=== Transcribed page contents ===
⁂
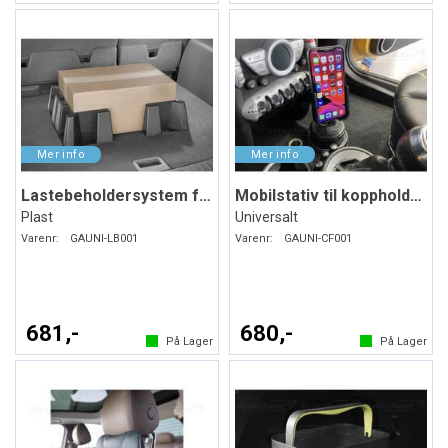
Lastebeholdersystem for bagasjerommet
Mobilstativ til koppholderen
Plast
Universalt
Varenr:
GAUNI-LB001
Varenr:
GAUNI-CF001
681,-
680,-
På Lager
På Lager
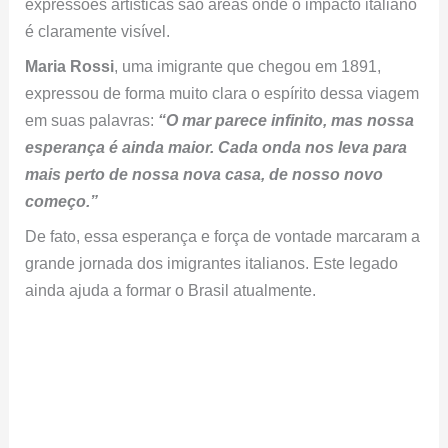
expressões artísticas são áreas onde o impacto italiano
é claramente visível.
Maria Rossi
, uma imigrante que chegou em 1891,
expressou de forma muito clara o espírito dessa viagem
em suas palavras:
“O mar parece infinito, mas nossa
esperança é ainda maior.
Cada onda nos leva para
mais perto de nossa nova casa, de nosso novo
começo.”
De fato, essa esperança e força de vontade marcaram a
grande jornada dos imigrantes italianos. Este legado
ainda ajuda a formar o Brasil atualmente.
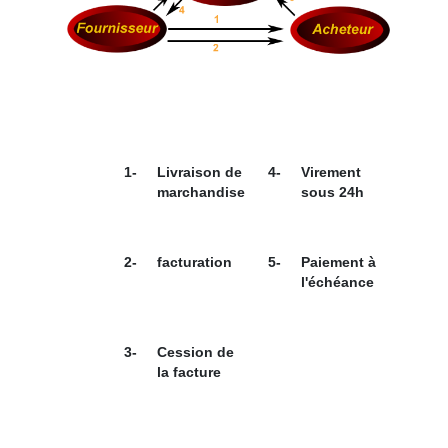
1-
Livraison de
4-
Virement
marchandise
sous 24h
2-
facturation
5-
Paiement à
l'échéance
3-
Cession de
la facture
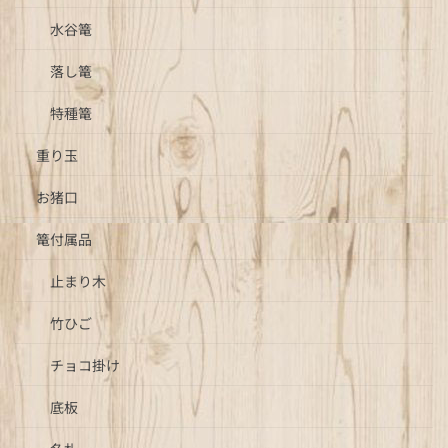
水谷篭
落し篭
特種篭
重り玉
お猪口
篭付属品
止まり木
竹ひご
チョコ掛け
底板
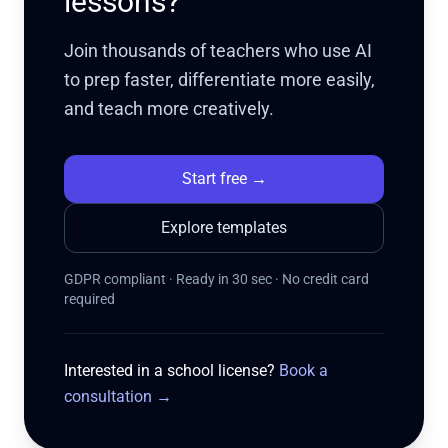
lessons?
Join thousands of teachers who use AI
to prep faster, differentiate more easily,
and teach more creatively.
Start free
→
Explore templates
GDPR compliant · Ready in 30 sec · No credit card
required
Interested in a school license?
Book a
consultation
→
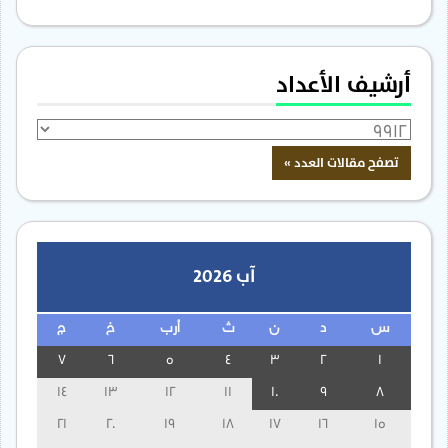
أرشيف الأعداد
آب 2026
س
د
ن
ث
أرب
خ
ج
7
6
5
4
3
2
1
14
13
12
11
10
9
8
21
20
19
18
17
16
15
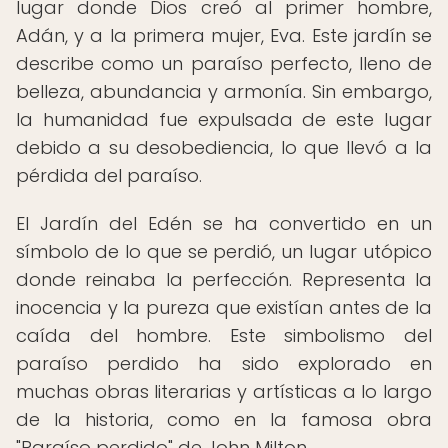
lugar donde Dios creó al primer hombre,
Adán, y a la primera mujer, Eva. Este jardín se
describe como un paraíso perfecto, lleno de
belleza, abundancia y armonía. Sin embargo,
la humanidad fue expulsada de este lugar
debido a su desobediencia, lo que llevó a la
pérdida del paraíso.
El Jardín del Edén se ha convertido en un
símbolo de lo que se perdió, un lugar utópico
donde reinaba la perfección. Representa la
inocencia y la pureza que existían antes de la
caída del hombre. Este simbolismo del
paraíso perdido ha sido explorado en
muchas obras literarias y artísticas a lo largo
de la historia, como en la famosa obra
"Paraíso perdido" de John Milton.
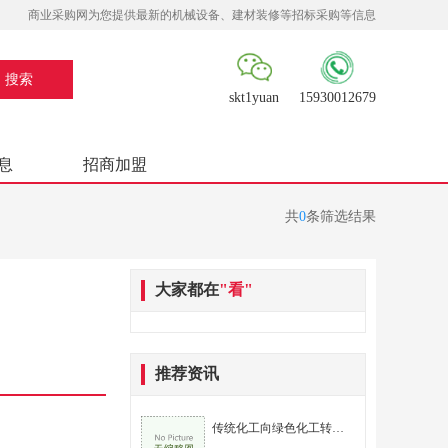
商业采购网为您提供最新的机械设备、建材装修等招标采购等信息
skt1yuan
15930012679
息
招商加盟
共
0
条筛选结果
大家都在
"看"
推荐资讯
传统化工向绿色化工转型的路径与策略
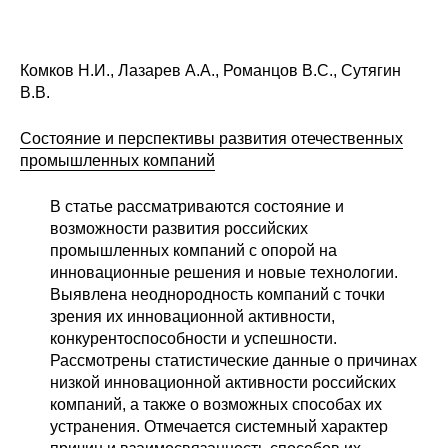
Комков Н.И., Лазарев А.А., Романцов В.С., Сутягин
В.В.
Состояние и перспективы развития отечественных
промышленных компаний
В статье рассматриваются состояние и
возможности развития российских
промышленных компаний с опорой на
инновационные решения и новые технологии.
Выявлена неоднородность компаний с точки
зрения их инновационной активности,
конкурентоспособности и успешности.
Рассмотрены статистические данные о причинах
низкой инновационной активности российских
компаний, а также о возможных способах их
устранения. Отмечается системный характер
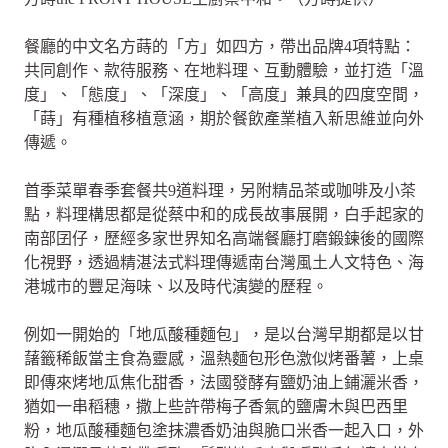
餐廳的中文名方蒔的「方」如四方，帶出品牌4項特點：
共同創作、款待服務、在地料理、互動體驗，並打造「溫
度」、「態度」、「深度」、「高度」兼具的四度空間，
「蒔」有種植移植意涵，期於餐飲產業植入新思維並向外
傳遞。
首季菜單春季套餐共9道料理，另附精品茶或咖啡及小茶
點，料理構思都是從蔡中和的成長故事展開，白手起家的
南部囝仔，歷經多家世界知名高端餐廳打磨鍛鍊後的國際
化視野，透過精湛法式料理傳遞南台灣風土人文特色、海
港城市的豐足海味、以及時代演變的歷程。
例如一開始的「地瓜酸種麵包」，是以台灣早期都是以甘
藷籤稀飯當主食為靈感，溫熱麵包形色激似烤番薯，上桌
即傳來烤地瓜焦化甜香，法國發酵有鹽奶油上鋪灑米香，
猶如一串稻穗，撒上些許帶梅子香氣的鹽膚木與巴西里
粉，地瓜酸種麵包塗抹濃香奶油與脆口米香一起入口，外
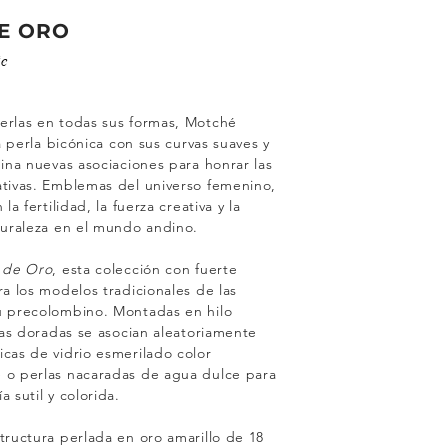
E ORO
te
erlas en todas sus formas, Motché
la perla bicónica con sus curvas suaves y
gina nuevas asociaciones para honrar las
ativas. Emblemas del universo femenino,
la fertilidad, la fuerza creativa y la
turaleza en el mundo andino.
 de Oro
, esta colección con fuerte
ra los modelos tradicionales de las
ú precolombino. Montadas en hilo
rlas doradas se asocian aleatoriamente
cas de vidrio esmerilado color
 o perlas nacaradas de agua dulce para
 sutil y colorida.
tructura perlada en oro amarillo de 18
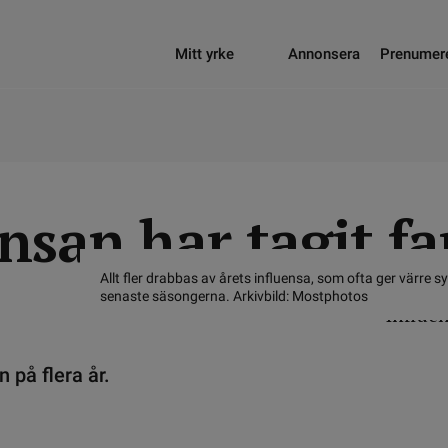
Mitt yrke
Annonsera
Prenumer
nsan har tagit fa
Allt fler drabbas av årets influensa, som ofta ger värre
senaste säsongerna. Arkivbild: Mostphotos
 på flera år.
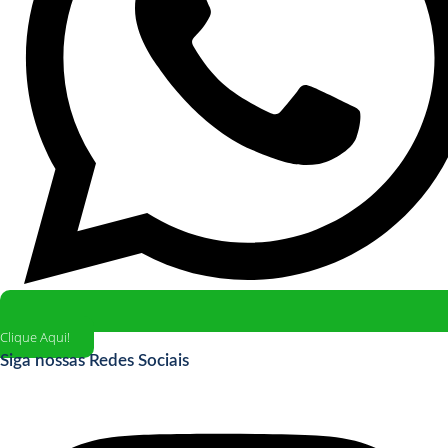
Clique Aqui!
Siga nossas Redes Sociais
Instagram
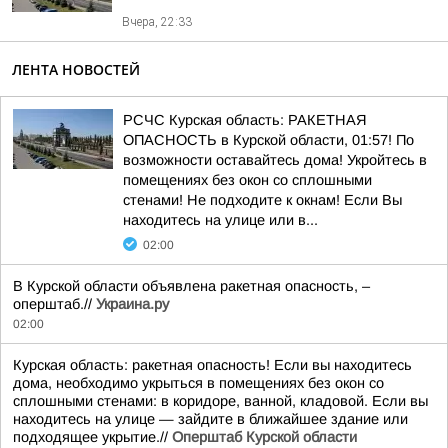
Вчера, 22:33
ЛЕНТА НОВОСТЕЙ
РСЧС Курская область: РАКЕТНАЯ
ОПАСНОСТЬ в Курской области, 01:57! По
возможности оставайтесь дома! Укройтесь в
помещениях без окон со сплошными
стенами! Не подходите к окнам! Если Вы
находитесь на улице или в...
02:00
В Курской области объявлена ракетная опасность, –
оперштаб.//
Украина.ру
02:00
Курская область: ракетная опасность! Если вы находитесь
дома, необходимо укрыться в помещениях без окон со
сплошными стенами: в коридоре, ванной, кладовой. Если вы
находитесь на улице — зайдите в ближайшее здание или
подходящее укрытие.//
Оперштаб Курской области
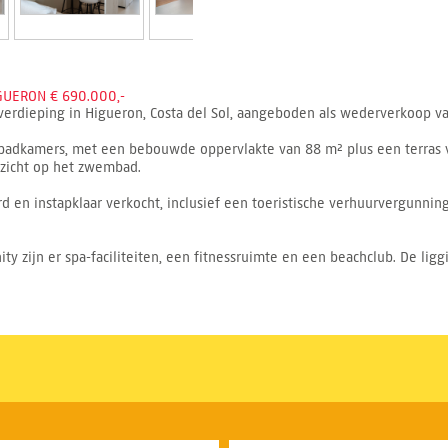
GUERON € 690.000,-
verdieping in Higueron, Costa del Sol, aangeboden als wederverkoop va
badkamers, met een bebouwde oppervlakte van 88 m² plus een terras van
itzicht op het zwembad.
en instapklaar verkocht, inclusief een toeristische verhuurvergunning
 zijn er spa-faciliteiten, een fitnessruimte en een beachclub. De liggi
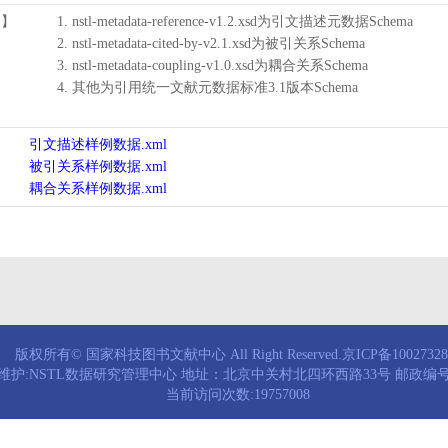
用】
1. nstl-metadata-reference-v1.2.xsd为引文描述元数据Schema
2. nstl-metadata-cited-by-v2.1.xsd为被引关系Schema
3. nstl-metadata-coupling-v1.0.xsd为耦合关系Schema
4. 其他为引用统一文献元数据标准3.1版本Schema
引文描述样例数据.xml
被引关系样例数据.xml
耦合关系样例数据.xml
版权所有© 国家科技图书文献中心 All Right Reserved.京ICP备1002732
维护:NSTL数据研究管理中心 地址：北京中关村北四环西路33号 邮政编号：
当前访问次数:19757008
⁂
=== Problem to solve ===
Drop the pictures; return the lines above from the line containing "describe como un paraíso perfecto, lleno de" to the line containing "промышленных компаний с опорой на", both included, exactly.

=== Exercise answer ===
describe como un paraíso perfecto, lleno de
belleza, abundancia y armonía. Sin embargo,
la humanidad fue expulsada de este lugar
debido a su desobediencia, lo que llevó a la
pérdida del paraíso.
El Jardín del Edén se ha convertido en un
símbolo de lo que se perdió, un lugar utópico
donde reinaba la perfección. Representa la
inocencia y la pureza que existían antes de la
caída del hombre. Este simbolismo del
paraíso perdido ha sido explorado en
muchas obras literarias y artísticas a lo largo
de la historia, como en la famosa obra
"Paraíso perdido" de John Milton.
商业采购网为您提供最新的机械设备、建材装修等招标采购等信息
skt1yuan
15930012679
息
招商加盟
共
0
条筛选结果
大家都在
"看"
推荐资讯
传统化工向绿色化工转型的路径与策略
Комков Н.И., Лазарев А.А., Романцов В.С., Сутягин
В.В.
Состояние и перспективы развития отечественных
промышленных компаний
В статье рассматриваются состояние и
возможности развития российских
промышленных компаний с опорой на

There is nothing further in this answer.